Que faut-il faire pour propulser la recherche face à la résurgence des maladies émergentes ?
Il y a beaucoup de choses à faire et à chaque niveau. D’abord, au niveau institutionnel, il faut créer et renforcer les institutions de recherche avec un agenda scientifique. Je ne vais pas donner de détail – mais pas d’agenda politique, pas d’agenda personne, pas un autre agenda, un agenda scientifique. La deuxième chose, c’est qu’il faut des moyens financiers. La recherche c’est quand même très lourd, il faut beaucoup de ressources. Si vous avez un montant dérisoire, vous ne pouvez pas faire de la bonne recherche. La recherche coûte cher mais voyez le résultat. Si vous créez un vaccin qui sauve des milliers de vies humaines, vous mettez sur pied un traitement qui guérit des millions de personnes, ça vaut le coup. Il faut former le personnel à la recherche.
Parce que dans l’exercice de sa profession, il peut constater des problèmes, vouloir analyser en vue d’apporter des solutions. Mais beaucoup de médecins dans les régions vous diront qu’ils ont réussi à identifier et à régler un problème à l’issue de recherches opérationnelles. On me raconte une histoire il y a très longtemps par un de nos anciens, je pense que c’était à Khombole, où il y avait beaucoup de cas de tétanos. Alors, quelqu’un a mené des études pour voir si en faisant le flambage de la lame de rasoir, est-ce que cela peut réduire le nombre de cas de tétanos néonatal. Et il avait trouvé que cela a réduit le nombre de cas de tétanos néonatal. Il y a des endroits ici, au Sénégal, où on a juste incité les gens à se laver les mains. Et on a vu en se lavant les mains, que cela réduisait les infections respiratoires. Ceux sont des types de recherche opérationnelle qu’un médecin peut faire. Donc, il faut faire former les gens dans le cadre de cette recherche opérationnelle.
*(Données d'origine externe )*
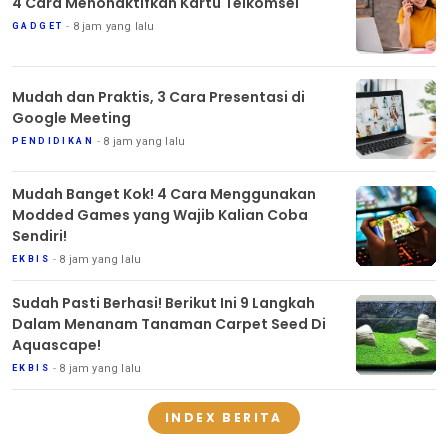
4 Cara Menonaktifkan Kartu Telkomsel
8 jam yang lalu
GADGET
Mudah dan Praktis, 3 Cara Presentasi di
Google Meeting
8 jam yang lalu
PENDIDIKAN
Mudah Banget Kok! 4 Cara Menggunakan
Modded Games yang Wajib Kalian Coba
Sendiri!
8 jam yang lalu
EKBIS
Sudah Pasti Berhasi! Berikut Ini 9 Langkah
Dalam Menanam Tanaman Carpet Seed Di
Aquascape!
8 jam yang lalu
EKBIS
INDEX BERITA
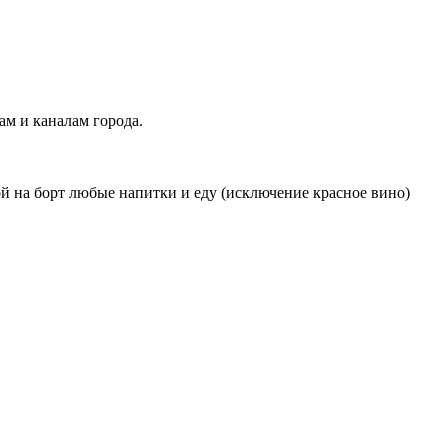
ам и каналам города.
бой на борт любые напитки и еду (исключение красное вино)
Pour une adhésion des populations aux vaccins et traitements, qu’est-ce qu’il y a lieu de faire ?
Il faut lutter contre les fausses informations, les barrages culturels. La recherche est indispensable. Dans certains endroits, dès qu’on parle de recherche, on pense qu’on met en danger la vie des patients, on donne des médicaments que l’on ne connait pas, etc. Vous avez tous entendu parler du vaccin contre le Covid-19, vous vous rappelez le message qui circulait disant que tous ceux qui sont vaccinés, 6 mois après, allaient tous mourir. Si on était tous morts, que serait devenu le monde ? Ce sont des lobbys très bien organisés pour détruire tout ce qui est en rapport avec la recherche comme ceux qui sont contre les vaccins. Nous sommes infectiologues, moi je n’ai jamais vu de cas de diphtérie, mes anciens en voyaient tous les jours et les gens mourraient comme pas possible. C’est parce qu’il y a le vaccin, le tétanos néonatal, on peut rester 3 ans sans le voir.
Lorsque je faisais mes études en médecine, il y en avait minimum 200 par année. Et je peux continuer à donner des exemples. L’hépatite B, depuis qu’on a commencé à renforcer la vaccination, est devenu assez rare chez les enfants âgés de moins de 15 ans. C’est un gros combat, il faut lutter contre ces obstacles culturels mais aussi politiques. Il faut qu’il y ait de bonnes institutions, une bonne organisation et que le ministère de la santé et tous ceux qui parlent de santé se mettent ensemble pour voir comment faire pour lever tous les goulots d’étranglement.